> [Aim of the task] Keep the images out and copy every entry below exactly.

[Data records]
*** Block opens ***
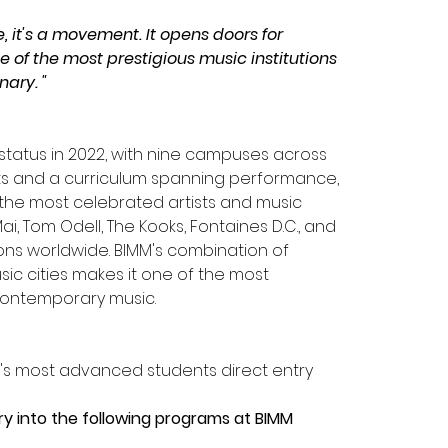
, it's a movement. It opens doors for 
 of the most prestigious music institutions 
nary. "
y status in 2022, with nine campuses across 
ents and a curriculum spanning performance, 
he most celebrated artists and music 
i, Tom Odell, The Kooks, Fontaines D.C., and 
ions worldwide. BIMM's combination of 
ic cities makes it one of the most 
 contemporary music.
B's most advanced students direct entry 
try into the following programs at BIMM 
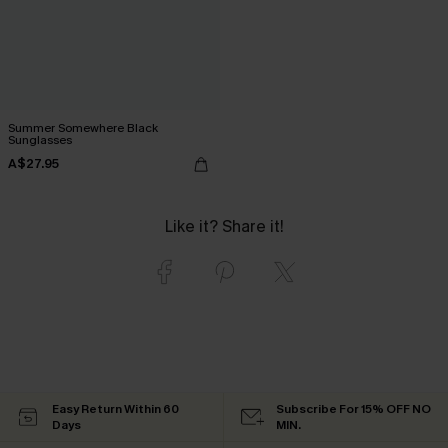
Summer Somewhere Black
Sunglasses
A$27.95
Like it? Share it!
Easy Return Within 60
Subscribe For 15% OFF NO
Days
MIN.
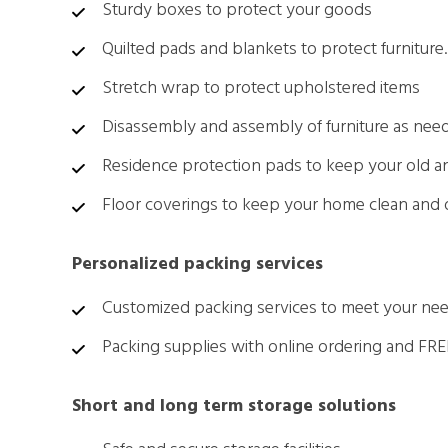
Sturdy boxes to protect your goods
Quilted pads and blankets to protect furniture.
Stretch wrap to protect upholstered items
Disassembly and assembly of furniture as nee
Residence protection pads to keep your old 
Floor coverings to keep your home clean and
Personalized packing services
Customized packing services to meet your ne
Packing supplies with online ordering and FRE
Short and long term storage solutions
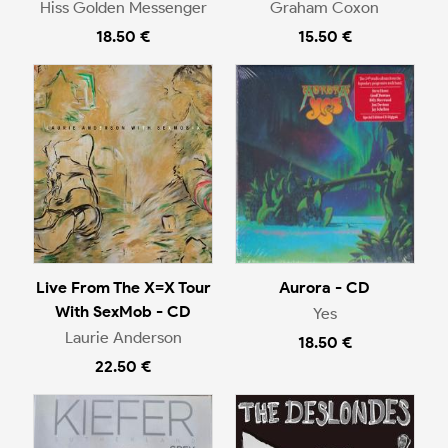
Hiss Golden Messenger
Graham Coxon
18.50 €
15.50 €
Live From The X=X Tour
Aurora - CD
With SexMob - CD
Yes
Laurie Anderson
18.50 €
22.50 €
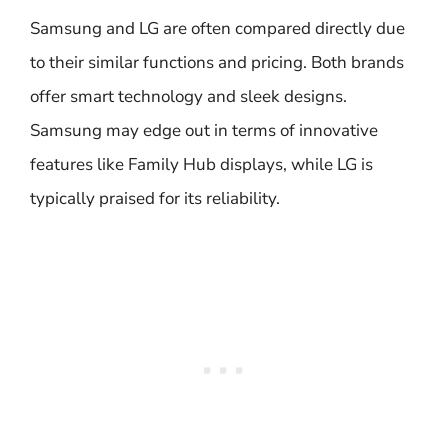
Samsung and LG are often compared directly due
to their similar functions and pricing. Both brands
offer smart technology and sleek designs.
Samsung may edge out in terms of innovative
features like Family Hub displays, while LG is
typically praised for its reliability.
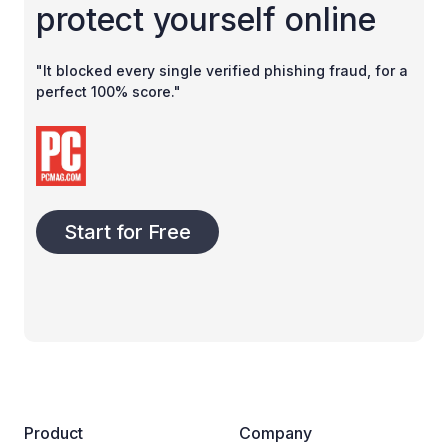
protect yourself online
"It blocked every single verified phishing fraud, for a
perfect 100% score."
Start for Free
Product
Company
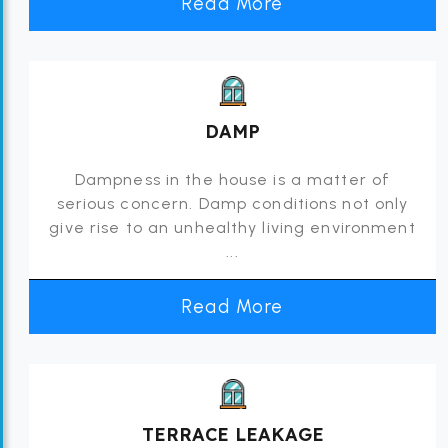
Read More
DAMP
Dampness in the house is a matter of
serious concern. Damp conditions not only
give rise to an unhealthy living environment
...
Read More
TERRACE LEAKAGE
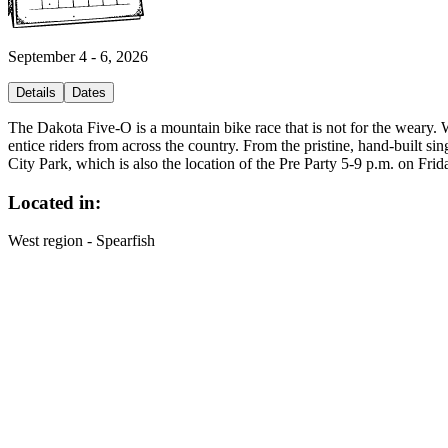
September 4 - 6, 2026
Details
Dates
The Dakota Five-O is a mountain bike race that is not for the weary. Wit
entice riders from across the country. From the pristine, hand-built sing
City Park, which is also the location of the Pre Party 5-9 p.m. on F
Located in:
West region - Spearfish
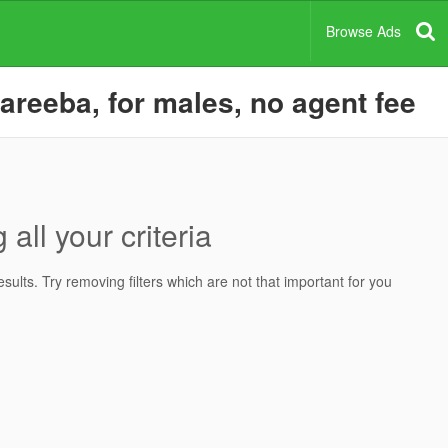
Browse Ads
areeba, for males, no agent fee
all your criteria
ults. Try removing filters which are not that important for you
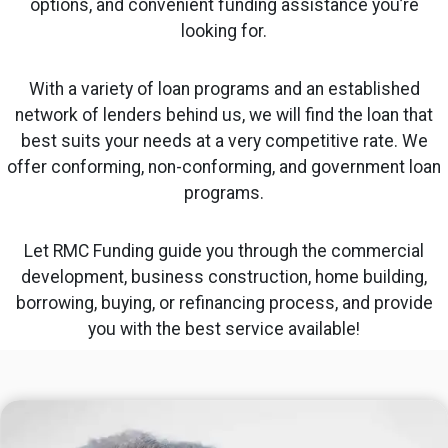
options, and convenient funding assistance you’re
looking for.
With a variety of loan programs and an established
network of lenders behind us, we will find the loan that
best suits your needs at a very competitive rate. We
offer conforming, non-conforming, and government loan
programs.
Let RMC Funding guide you through the commercial
development, business construction, home building,
borrowing, buying, or refinancing process, and provide
you with the best service available!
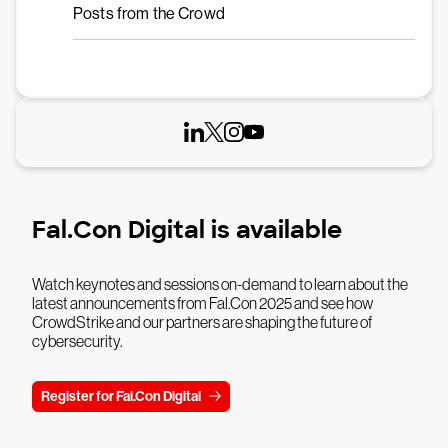
Posts from the Crowd
Fal.Con Digital is available
Watch keynotes and sessions on-demand to learn about the
latest announcements from Fal.Con 2025 and see how
CrowdStrike and our partners are shaping the future of
cybersecurity.
Register for Fal.Con Digital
*** Block closes ***
> [Solution for this task]
, it's a movement. It opens doors for 
 of the most prestigious music institutions 
nary. "
y status in 2022, with nine campuses across 
ents and a curriculum spanning performance, 
he most celebrated artists and music 
i, Tom Odell, The Kooks, Fontaines D.C., and 
ions worldwide. BIMM's combination of 
ic cities makes it one of the most 
 contemporary music.
B's most advanced students direct entry 
try into the following programs at BIMM 
Summer Somewhere Black
Sunglasses
A$27.95
Like it? Share it!
Easy Return Within 60
Subscribe For 15% OFF NO
Days
MIN.
Sturdy boxes to protect your goods
Quilted pads and blankets to protect furniture.
Stretch wrap to protect upholstered items
Disassembly and assembly of furniture as nee
Residence protection pads to keep your old 
Floor coverings to keep your home clean and
Personalized packing services
Customized packing services to meet your ne
Packing supplies with online ordering and FRE
Short and long term storage solutions
Hiss Golden Messenger
Graham Coxon
18.50 €
15.50 €
Live From The X=X Tour
Aurora - CD
With SexMob - CD
Yes
Laurie Anderson
18.50 €
22.50 €
Samsung and LG are often compared directly due
to their similar functions and pricing. Both brands
offer smart technology and sleek designs.
Samsung may edge out in terms of innovative
features like Family Hub displays, while LG is
typically praised for its reliability.
protect yourself online
"It blocked every single verified phishing fraud, for a
perfect 100% score."
Start for Free
Product
Company
Read More
DAMP
Dampness in the house is a matter of
serious concern. Damp conditions not only
give rise to an unhealthy living environment
...
Read More
TERRACE LEAKAGE
September 4 - 6, 2026
Details
Dates
The Dakota Five-O is a mountain bike race that is not for the weary. Wit
entice riders from across the country. From the pristine, hand-built sing
City Park, which is also the location of the Pre Party 5-9 p.m. on F
Located in:
West region - Spearfish
Browse Ads
areeba, for males, no agent fee
all your criteria
ults. Try removing filters which are not that important for you
options, and convenient funding assistance you’re
looking for.
With a variety of loan programs and an established
network of lenders behind us, we will find the loan that
best suits your needs at a very competitive rate. We
offer conforming, non-conforming, and government loan
programs.
Let RMC Funding guide you through the commercial
development, business construction, home building,
borrowing, buying, or refinancing process, and provide
you with the best service available!
Posts from the Crowd
Fal.Con Digital is available
Watch keynotes and sessions on-demand to learn about the
latest announcements from Fal.Con 2025 and see how
CrowdStrike and our partners are shaping the future of
cybersecurity.
Register for Fal.Con Digital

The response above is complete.